Purpose: According to the editor, this book "aims to bring together in one place the important results, concepts, and opinions of how cells interact with biomolecular surfaces." Each chapter provides examples of experimental systems that have been developed to study functional aspects of cell surface biochemistry.
Audience: The book is written primarily for basic science researchers (graduate students, postdoctoral fellows, scientists) interested in biophysics, biochemistry, and bioengineering. Because of the interdisciplinary nature of the topic, this book will be appreciated by a wide range of scientists, including those interested in the plasma membrane, complex carbohydrates, extracellular matrix glycoproteins, and cytoskeletal proteins. If the phrase "cellular traction" appeals to you, then you will probably like this book.

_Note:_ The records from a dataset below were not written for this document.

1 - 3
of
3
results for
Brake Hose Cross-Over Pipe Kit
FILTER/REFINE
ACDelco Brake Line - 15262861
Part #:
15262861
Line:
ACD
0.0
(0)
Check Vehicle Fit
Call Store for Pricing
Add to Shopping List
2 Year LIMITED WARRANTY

Features: The chapters cover interesting and relevant topics. The book is filled with scientific data and technical information. The authors both review the literature and highlight their own research, assuming a high level of knowledge on the part of the reader. Full color illustrations are included as an insert. Each chapter includes an abstract, conclusion, list of suggested reading, and a short bibliography. The book is carefully edited, and the authors are experts in this field.

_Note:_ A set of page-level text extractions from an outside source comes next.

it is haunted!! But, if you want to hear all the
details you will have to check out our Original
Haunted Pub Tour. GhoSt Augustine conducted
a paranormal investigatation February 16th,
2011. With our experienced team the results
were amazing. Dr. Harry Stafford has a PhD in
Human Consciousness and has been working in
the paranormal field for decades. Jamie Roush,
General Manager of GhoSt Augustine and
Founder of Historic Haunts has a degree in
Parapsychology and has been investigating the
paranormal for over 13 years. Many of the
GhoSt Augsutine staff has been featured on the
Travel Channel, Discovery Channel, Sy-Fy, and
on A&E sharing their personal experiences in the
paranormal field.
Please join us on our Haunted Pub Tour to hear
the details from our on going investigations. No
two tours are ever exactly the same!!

Assessment: The book provides an introduction to a specific field of research, namely the biomolecular interface. The ability of living cells to "read" their environment is clearly illustrated, and experimental systems that allow precise measurements of cell membrane adhesive interactions are described. This is not a general text covering the field of cellular engineering; it does not address many aspects of this broad topic. Thus, in my opinion, the title of the book is somewhat misleading. I recommend this book primarily for research scientists in biophysics and bioengineering. It is a great overview of new paradigms in the study of biological structure and function. Since it provides a snapshot of current research, it will hopefully generate enthusiasm for further investigation of the critical interface between cells and their external environment.